The three companies' actions are in contrast to AstraZeneca and Johnson & Johnson, which provided their vaccines on a not-for-profit basis, though both have announced they foresee ending this arrangement in future as the pandemic winds down.

PVA said that despite receiving public funding of more than $8 billion, Pfizer, BioNTech and Moderna have refused calls to transfer vaccine technology to producers in low- and middle-income countries via the World Health Organization, "a move that could increase global supply, drive down prices and save millions of lives."

"In Moderna's case, this is despite explicit pressure from the White House and requests from the WHO that the company collaborate in and help accelerate its plan to replicate the Moderna vaccine for wider production at its mRNA hub in South Africa," the group said.

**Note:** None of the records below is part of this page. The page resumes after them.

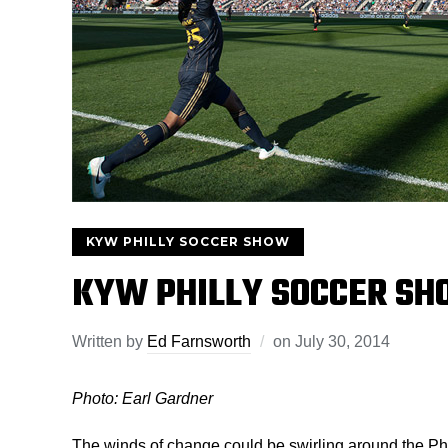
KYW PHILLY SOCCER SHOW
KYW PHILLY SOCCER SH
Written by
Ed Farnsworth
on
July 30, 2014
Photo: Earl Gardner
The winds of change could be swirling around the P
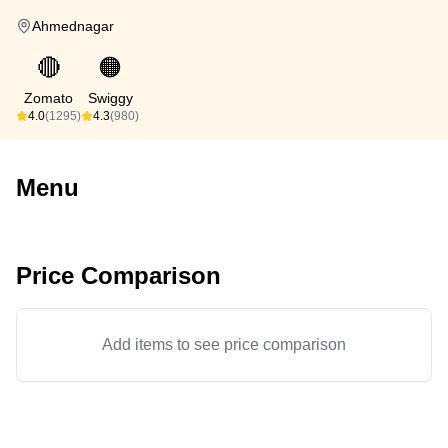
Ahmednagar
🔴
🟠
Zomato
Swiggy
4.0
(1295)
4.3
(980)
Menu
Price Comparison
Add items to see price comparison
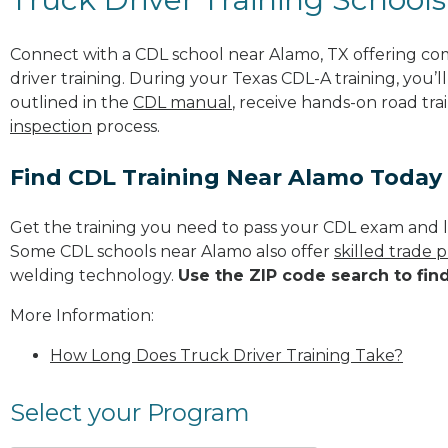
Connect with a CDL school near Alamo, TX offering c
driver training. During your Texas CDL-A training, you’
outlined in the
CDL manual
, receive hands-on road tra
inspection
process.
Find CDL Training Near Alamo Today
Get the training you need to pass your CDL exam and l
Some CDL schools near Alamo also offer
skilled trade 
welding technology.
Use the ZIP code search to fin
More Information:
How Long Does Truck Driver Training Take?
Select your Program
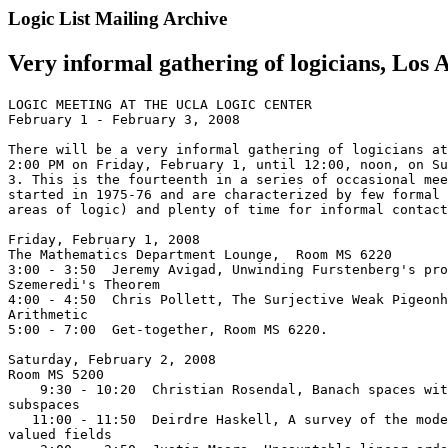
Logic List Mailing Archive
Very informal gathering of logicians, Los 
LOGIC MEETING AT THE UCLA LOGIC CENTER

February 1 - February 3, 2008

While Pfizer CEO Albert Bourla has dismissed technology transfer as "dangerous nonsense," the WHO's decision to grant emergency use approval to the Indian-developed Covaxin earlier this month proves that developing countries have the capacity and expertise, PVA added.

PVA, whose 80 members include the African Alliance, Global Justice Now, Oxfam, and UNAIDS, is calling for pharmaceutical corporations to immediately suspend intellectual property rights for COVID vaccines by agreeing to a proposed waiver of World Trade Organisation's TRIPS agreement.

More than 100 nations, including the United States, back that move, but it is being blocked by rich countries including the UK and Germany.